CN210980079U

CN210980079U - Air conditioner

Info

Publication number: CN210980079U
Application number: CN201921870650.6U
Authority: CN
Inventors: 彭炳全; 吕根贵
Original assignee: Hisense Shandong Air Conditioning Co Ltd
Current assignee: Hisense Shandong Air Conditioning Co Ltd
Priority date: 2019-11-01
Filing date: 2019-11-01
Publication date: 2020-07-10
Anticipated expiration: 2029-11-01

Abstract

An embodiment of the present application provides an air conditioner, wherein an indoor heat exchanger of the air conditioner is configured by an outdoor control part to work as an evaporator to enable an ice layer to be formed on the surface of the indoor heat exchanger, and after the ice layer is formed on the surface of the indoor heat exchanger, the indoor heat exchanger is configured to work as a condenser to enable the ice layer formed on the surface of the indoor heat exchanger to be melted; the expansion valve is controlled by the outdoor control part to maintain unchanged the opening degree when the compressor is configured to stop working and the opening degree when the indoor heat exchanger is configured to the evaporator working, thereby preventing the refrigerant from rapidly circulating in the indoor heat exchanger due to the increase of the opening degree of the expansion valve when the compressor stops working, further ensuring that the melting rate of the ice layer on the surface of the indoor heat exchanger is overlarge, reducing the melting rate of the ice layer on the surface of the indoor heat exchanger due to the unchanged opening degree of the expansion valve, ensuring that the condensed water formed by melting the ice layer is slowly formed on the surface of the indoor heat exchanger, ensuring that the condensed water is sufficient and absorbs dust, and improving the water quantity of the condensed water to increase.

Description

Air conditioner

Technical Field

The application relates to the technical field of air conditioners, in particular to an air conditioner.

Background

After the air conditioner is placed or used for a long time, certain dust and dirt exist on the surface of the heat exchanger, and the dust and dirt can reduce the heat exchange efficiency of the heat exchanger, so that the performance of the air conditioner is reduced, and the energy consumption is improved. The main cleaning modes of the existing air conditioner are as follows: the surface of a coil pipe of the indoor unit is frozen to form an ice layer under the refrigerating working condition, the refrigerating working condition is switched to the heating working condition, the ice layer is melted and condensed water is formed, the condensed water is pushed by air flow provided by the fan to take away dust on the surface of the heat exchanger, and the cleaning effect on the air conditioner is realized.

Disclosure of Invention

The embodiment of the application provides an air conditioner and an air conditioner cleaning method, which are used for solving the problem of poor air conditioner cleaning effect in the prior art and effectively cleaning the air conditioner.

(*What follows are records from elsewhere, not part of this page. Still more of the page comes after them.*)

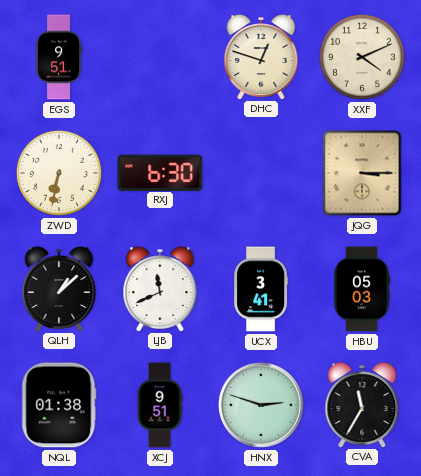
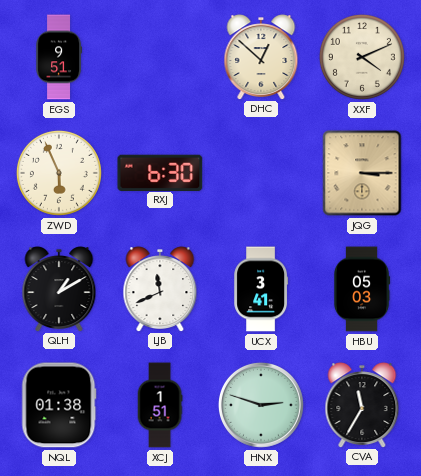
DHC: 12:48 -> 12:52
ZWD: 6:32 -> 5:56
QLH: 1:08 -> 1:10
XCJ: 9:51 -> 1:51
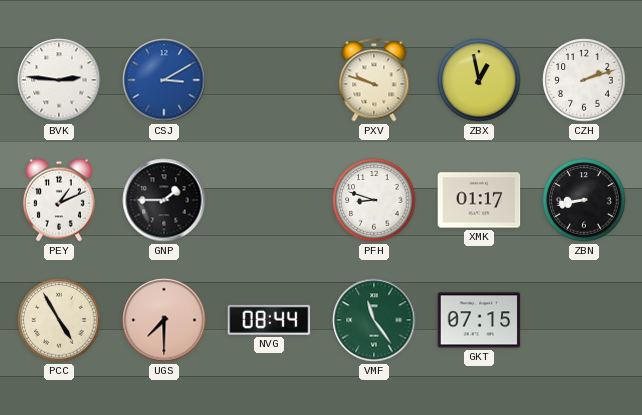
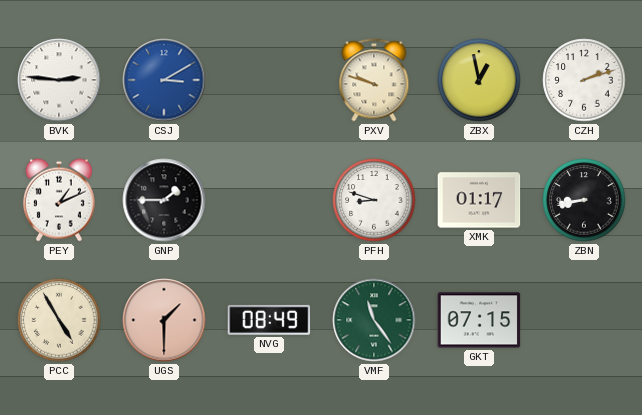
UGS: 7:30 -> 1:30
NVG: 08:44 -> 08:49
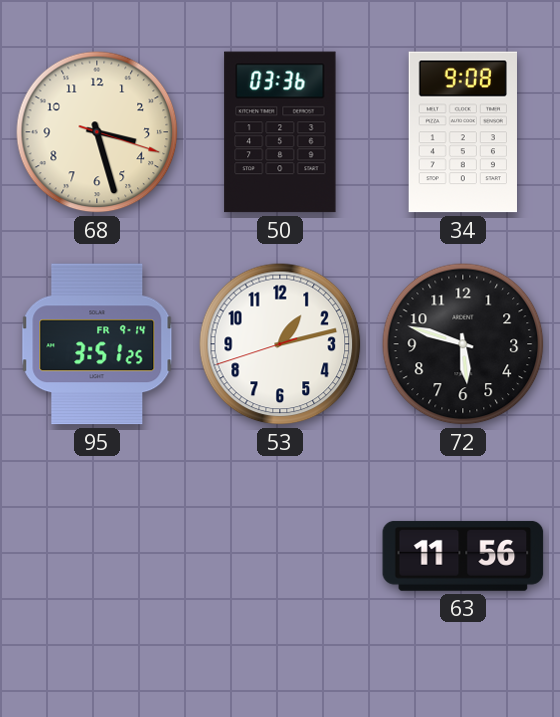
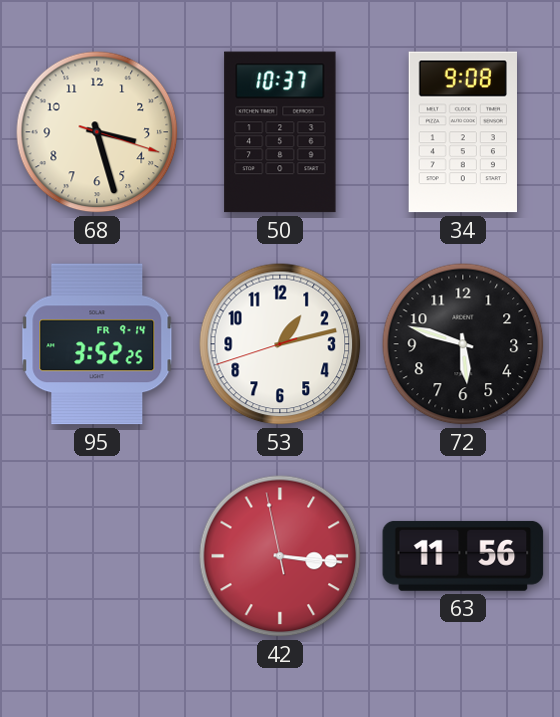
50: 03:36 -> 10:37
95: 3:51 -> 3:52
42: none -> 3:15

In order to achieve the above purpose, the embodiment of the present application adopts the following technical solutions:

the embodiment of the application provides an air conditioner, which comprises a compressor, a first refrigerant separator, a second refrigerant separator, a first refrigerant separator and a second refrigerant separator, wherein the compressor is used for compressing a low-pressure refrigerant to form a high-pressure refrigerant; the indoor heat exchanger is used for exchanging heat between indoor airflow and a refrigerant transmitted in the indoor heat exchanger; the outdoor heat exchanger is used for exchanging heat between outdoor airflow and a refrigerant transmitted in the outdoor heat exchanger; the expansion valve is connected between the indoor heat exchanger and the outdoor heat exchanger, and the pressure of a refrigerant flowing through the indoor heat exchanger and the outdoor heat exchanger is adjusted according to the opening degree of the expansion valve; an outdoor control part configured to control an opening degree of the expansion valve and an operating frequency of the compressor; a refrigerant loop, which is composed of the compressor, the outdoor heat exchanger, the expansion valve and the indoor heat exchanger which are connected in sequence, wherein the refrigerant circularly flows in the refrigerant loop; the indoor heat exchanger is configured to work by the outdoor control part so as to enable the surface of the indoor heat exchanger to form an ice layer, and after the ice layer is formed on the surface of the indoor heat exchanger, the compressor is configured to stop working by the outdoor control part according to preset shutdown time so as to enable the ice layer formed on the surface of the indoor heat exchanger to melt; the expansion valve is controlled by the outdoor control unit such that an opening degree of the expansion valve when the compressor is configured to stop operating and an opening degree of the expansion valve when the indoor heat exchanger is configured to operate the evaporator are maintained constant.

Further, the air conditioner further includes: and the four-way valve is connected in the refrigerant loop and switches the flow direction of the refrigerant in the refrigerant loop under the control of the outdoor control part so that the indoor heat exchanger works as an evaporator or a condenser.

Further, the compressor is configured to be started up by the outdoor control part after the preset shutdown time, and the indoor heat exchanger is configured to be operated by the outdoor control part as a condenser to dry the surface of the indoor heat exchanger.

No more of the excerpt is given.